Skip to content

Value Networks -- The Future of the U.S. Electric Utility Industry

Electric utility companies will have to reinvent themselves to change from 'vertical to virtual' integration based on value networks segmented into six areas: generation, transmission, distribution, energy services, power markets, and IT products and services."Several forces are creating challenges and opportunities in the electric power business. Customers and legislators are pushing for greater competition, while utilities are trying to preserve the status quo. Power companies are increasingly competing against each other, much like airlines and trucking and telecommunication companies. Changes in generation, transmission, and distribution are changing every segment of the value chain.

Weiner et al. predict five ways in which the electric utility industry will be affected:

1. Prices. Competition and consolidation will result in reduced prices.

2. Contracts. The number of short-term contracts will increase, as customers buy on the spot market.

3. New products and services. De-regulation means that electric utilities will be able to offer such items as on-line billing, remote appliance scheduling and control, energy-use monitoring, home-security systems, and electrical appliance maintenance contracts.
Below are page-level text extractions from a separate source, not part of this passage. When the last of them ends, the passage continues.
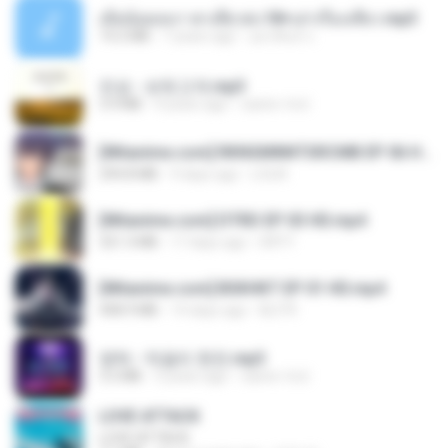
เมียน้อยเหงา พาเสียวค่ะ18+เล่าเรื่องเสียว.mp3
14.2 MB
7 years ago
อมรพันธ์ จ.
진성 - 보릿고개.mp3
3.4 MB
4 years ago
castor-trot
[Witanime.com] RKNGMNNTSRCMB EP 06 HD.mp4
294.8 MB
9 days ago
LOLKI
[Witanime.com] DTRD EP 03 HD.mp4
321.3 MB
17 days ago
DRTY
[Witanime.com] BSKHKT EP 01 HD.mp4
408.9 MB
14 days ago
BLITR
영탁 - 막걸리 한잔.mp3
3.2 MB
3 years ago
castor-trot
LOVE ATTACK
LOVE ATTACK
4. Global scope. Faced with little domestic growth, utilities will have to go abroad to develop new markets.

5. Information intensity. The amount of information and computer technology to develop efficient markets will grow exponentially.
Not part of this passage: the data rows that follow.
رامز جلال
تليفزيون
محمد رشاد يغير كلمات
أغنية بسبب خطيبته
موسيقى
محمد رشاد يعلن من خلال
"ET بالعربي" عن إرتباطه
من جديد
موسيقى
To reduce costs, increase revenue, and expand globally, utilities will have to focus on six segments of the value chain: generation companies, intelligent transmission networks, distribution companies or "WireCos," energy services or "EsCos," power markets, and IT products and services. As the industry breaks apart, new entrants focused on high-profit, high-growth niches will not own all or even most of the assets in the value chain. They will configure only those activities that add value and that customers want. The authors foresee the evolution of three value network models:

1. Regulated value networks. States will mandate the initial form of value network in a transition to competition.

2. Virtual value networks. Each company will manage its own assets and competencies and expand its product scope to include energy and energy services, telecommunications, computing, and facility services.

3. Customer-designed value networks. With technology and direct market access, customers will manage their own networks.

Purchase Options

Educator and Student Discounts Available. Learn more »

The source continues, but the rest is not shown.